It’s one of the most tantalising setups of the year: Tom Hardy, who’s mastered the art of playing a bruiser in Bronson, Warrior and The Dark Knight Rises, as both Ronnie and Reggie Kray. So how did a violent, fact-based tale of the rise of London’s most notorious gangsters end up less thrilling than last year’s Locke, which saw Hardy take some phone calls in a car?
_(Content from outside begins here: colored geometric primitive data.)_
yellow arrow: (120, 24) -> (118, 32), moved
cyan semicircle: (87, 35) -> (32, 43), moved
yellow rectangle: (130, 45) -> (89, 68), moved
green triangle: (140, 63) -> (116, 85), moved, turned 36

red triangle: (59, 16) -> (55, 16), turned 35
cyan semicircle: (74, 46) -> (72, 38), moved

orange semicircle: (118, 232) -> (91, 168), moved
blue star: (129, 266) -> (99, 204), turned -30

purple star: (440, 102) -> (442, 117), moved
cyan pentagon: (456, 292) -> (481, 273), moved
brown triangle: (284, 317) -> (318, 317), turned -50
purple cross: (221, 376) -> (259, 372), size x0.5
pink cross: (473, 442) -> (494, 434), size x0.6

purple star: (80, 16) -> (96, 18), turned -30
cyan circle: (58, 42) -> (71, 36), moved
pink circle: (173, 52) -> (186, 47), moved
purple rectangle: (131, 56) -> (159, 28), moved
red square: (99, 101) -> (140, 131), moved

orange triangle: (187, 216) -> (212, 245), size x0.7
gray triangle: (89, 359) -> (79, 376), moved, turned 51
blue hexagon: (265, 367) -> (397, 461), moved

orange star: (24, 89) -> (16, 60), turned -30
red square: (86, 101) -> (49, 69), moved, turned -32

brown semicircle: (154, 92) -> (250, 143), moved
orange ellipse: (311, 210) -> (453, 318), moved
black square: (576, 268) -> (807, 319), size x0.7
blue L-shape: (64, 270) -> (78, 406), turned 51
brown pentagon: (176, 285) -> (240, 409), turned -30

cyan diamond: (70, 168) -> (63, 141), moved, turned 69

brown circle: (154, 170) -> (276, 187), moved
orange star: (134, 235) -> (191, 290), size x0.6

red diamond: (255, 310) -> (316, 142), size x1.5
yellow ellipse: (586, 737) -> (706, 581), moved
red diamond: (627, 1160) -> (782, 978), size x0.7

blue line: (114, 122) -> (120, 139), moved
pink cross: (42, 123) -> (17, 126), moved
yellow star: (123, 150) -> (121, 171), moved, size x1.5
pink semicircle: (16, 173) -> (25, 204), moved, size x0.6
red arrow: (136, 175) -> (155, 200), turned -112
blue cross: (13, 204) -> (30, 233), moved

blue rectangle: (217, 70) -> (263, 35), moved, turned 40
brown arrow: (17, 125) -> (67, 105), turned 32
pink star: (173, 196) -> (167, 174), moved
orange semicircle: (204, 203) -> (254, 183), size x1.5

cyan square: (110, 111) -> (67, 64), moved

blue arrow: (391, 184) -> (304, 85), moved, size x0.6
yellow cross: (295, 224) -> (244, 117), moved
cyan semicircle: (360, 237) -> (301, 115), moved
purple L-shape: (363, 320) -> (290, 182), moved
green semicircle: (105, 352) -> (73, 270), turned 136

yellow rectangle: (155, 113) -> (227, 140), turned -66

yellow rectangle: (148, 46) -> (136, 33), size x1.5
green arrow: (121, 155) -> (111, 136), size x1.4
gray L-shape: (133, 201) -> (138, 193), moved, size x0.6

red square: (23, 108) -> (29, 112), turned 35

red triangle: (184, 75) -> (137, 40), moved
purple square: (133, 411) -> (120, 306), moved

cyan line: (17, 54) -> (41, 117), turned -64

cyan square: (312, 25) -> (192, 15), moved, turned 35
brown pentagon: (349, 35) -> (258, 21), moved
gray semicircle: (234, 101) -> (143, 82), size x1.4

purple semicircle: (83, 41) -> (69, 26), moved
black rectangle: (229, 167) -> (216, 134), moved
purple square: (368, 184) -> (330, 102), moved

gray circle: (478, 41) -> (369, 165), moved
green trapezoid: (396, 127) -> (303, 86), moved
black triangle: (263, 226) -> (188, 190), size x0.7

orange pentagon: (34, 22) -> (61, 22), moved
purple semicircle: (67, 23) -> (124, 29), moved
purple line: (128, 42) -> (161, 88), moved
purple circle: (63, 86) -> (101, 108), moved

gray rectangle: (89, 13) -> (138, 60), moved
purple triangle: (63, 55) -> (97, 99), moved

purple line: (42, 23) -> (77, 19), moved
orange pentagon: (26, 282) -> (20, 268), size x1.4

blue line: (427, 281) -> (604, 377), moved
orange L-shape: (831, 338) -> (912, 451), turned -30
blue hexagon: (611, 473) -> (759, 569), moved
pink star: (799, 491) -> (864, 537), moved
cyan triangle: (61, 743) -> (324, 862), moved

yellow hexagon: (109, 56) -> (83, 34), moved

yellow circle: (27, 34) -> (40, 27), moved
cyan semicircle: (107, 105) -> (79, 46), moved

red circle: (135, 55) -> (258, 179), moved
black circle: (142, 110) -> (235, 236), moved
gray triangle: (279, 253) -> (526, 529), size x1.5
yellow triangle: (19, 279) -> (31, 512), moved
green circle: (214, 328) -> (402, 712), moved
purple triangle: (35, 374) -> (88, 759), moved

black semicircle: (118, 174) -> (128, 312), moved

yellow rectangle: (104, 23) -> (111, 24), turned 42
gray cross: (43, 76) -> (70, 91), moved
Hardy, with the help of some digital trickery, tries his best. As Reggie, his charm acts as a temporary cover for his violent nature, a cover that Ronnie doesn’t possess. One of the few smart choices made by Brian Helgeland, who writes and directs, is to start the film with the Krays already in power. We’re not force fed the biopic rulebook and we’re spared the childhood montage. As we meet the twins, they’re already looming large over the East End of London; and with opposition from rival firms, they’re locked in a battle for supremacy as they expand their empire and work with gangsters from across the pond.
But the film is only mildly interested in all that. Instead, Reggie’s burgeoning relationship with the 18-year-old Frances, AKA Frankie, takes centre stage. In one of the film’s strangest moves, Frankie, played with semi-conviction by Emily Browning, becomes the film’s narrator as she recounts inner-gangland dealings, the police hunt for the pair and other events that she would have absolutely zero awareness of. The narration becomes lazy shorthand for a script that’s lacking in depth but overflowing with bad dialogue (“A dirty deal for a clean life”) and, given the short shrift that’s given to the Krays’ criminal dealings, the focus on Reggie’s marriage feels a clumsy way of appealing to a wider audience.
Despite the fact that we’re dealing with all too real and relatively recent events, the entire film is given a brightly lit, cartoonish feel as if we’re watching an adaptation of a gaudy graphic novel. Scenes are constructed as if they’re part of a stage production, the soundtrack is clunky and filled with maddeningly obvious choices (Chapel of Love for the wedding? Check) and the production design is strangely glossy, making us feel as if we’re killing time at the swinging 60s wing of a theme park. The result is a major lack of atmosphere and an overwhelming stench of inauthenticity. We’re never transported, we’re merely stuck on a tour bus.
While Hardy is undeniably commanding as Reggie, in the more difficult role of Ronnie, he is only intermittently effective. Too often Hardy’s performance falls into broad “crazy eyes” villainy, with a voice that recalls a slightly more distinct Bane. But given Helgeland’s equally pantomime surroundings, one can’t really blame him too much.
Ultimately, there’s not enough within Legend to elevate it from other British crime films, despite the wealth of real-life drama to play with. By turning the period into a playground, it softens the horror of what really happened, and the tyranny of the Krays becomes diminished as a result. It’s a disappointingly shallow take on a fascinating period of time and leaves us sorely uninformed, as if we’ve skim-read a pamphlet. The legend might live on but Legend certainly won’t.